左から、佐久本和奏さん(1年)、部長 石原聖良さん(3年)、副部長 大城あられさん(3年)、大城亮太さん(1年)

ジュクタンの部活紹介シリーズ第二弾。今回紹介するのは沖縄県立開邦高等学校の天文部です。高校1年の夏から2年間、部員2人で活動してきた天文部。コロナ禍もあり、なかなか活動が出来ないため部員が集まらず廃部寸前かと言われていた天文部ですが、インスタなどでの地道な活動により、この春一気に12名の部員を確保し存続の危機から脱出。そんな天文部を開邦祭の当日に訪問し、部員の皆さんに話を伺いました。

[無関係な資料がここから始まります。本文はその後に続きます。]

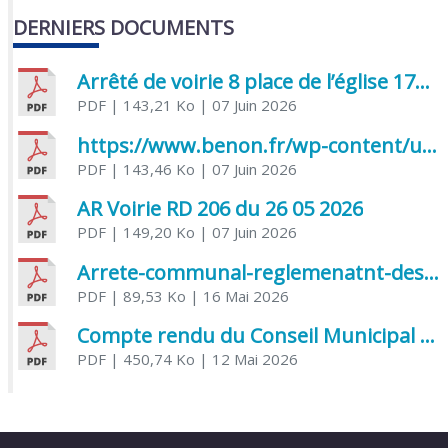
DERNIERS DOCUMENTS
Arrêté de voirie 8 place de l’église 17170 Benon
PDF
| 143,21 Ko
| 07 Juin 2026
https://www.benon.fr/wp-content/uploads/2026/06/AR-Voirie-Chemin-de-Lafond-du-26-05-2026.pdf
PDF
| 143,46 Ko
| 07 Juin 2026
AR Voirie RD 206 du 26 05 2026
PDF
| 149,20 Ko
| 07 Juin 2026
Arrete-communal-reglemenatnt-des-bruits-de-voisinage-et-des-activites-bruyantes
PDF
| 89,53 Ko
| 16 Mai 2026
Compte rendu du Conseil Municipal du 06 mai 2026
PDF
| 450,74 Ko
| 12 Mai 2026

ジュクタン読者の皆さんは、夜空を見上げるのは好きですか?

ー天文部は普段どのような活動をしていますか。

石原 天文部の活動は不定期で、流星群や天文現象がある時にインスタで紹介したりしています。もっと天体観測もしたいのですが、開邦では部活動は19時までと決められているのでなかなか叶わず…。合宿も出来なかったので、メインの活動は今日の開邦祭です。昨年は2人しかいなかったのとコロナ禍で換気の問題があったため、展示のみでしたが、今年は自作の星座イラスト展示の他、ずっとやりたかった手作りドームのプラネタリウムが実現しました。設計図は顧問の先生が見つけてきてくれたので、部員みんなでダンボールでドームを作成。家庭用プラネタリウムで星空を映し出して、星座の解説をしました。

ーみなさんの入部のきっかけを教えたください。

石原 中3の時にコロナ禍が始まって、学校に行けなくなった時期、よく夜にベランダから星を見ていたんです。星は昔から好きだったので、開邦高校に入ったら天文部に入ろうとその頃から決めていました。でも入部してみたら私以外に部員は3年生しかいなかったため、すぐに私一人になってしまって…。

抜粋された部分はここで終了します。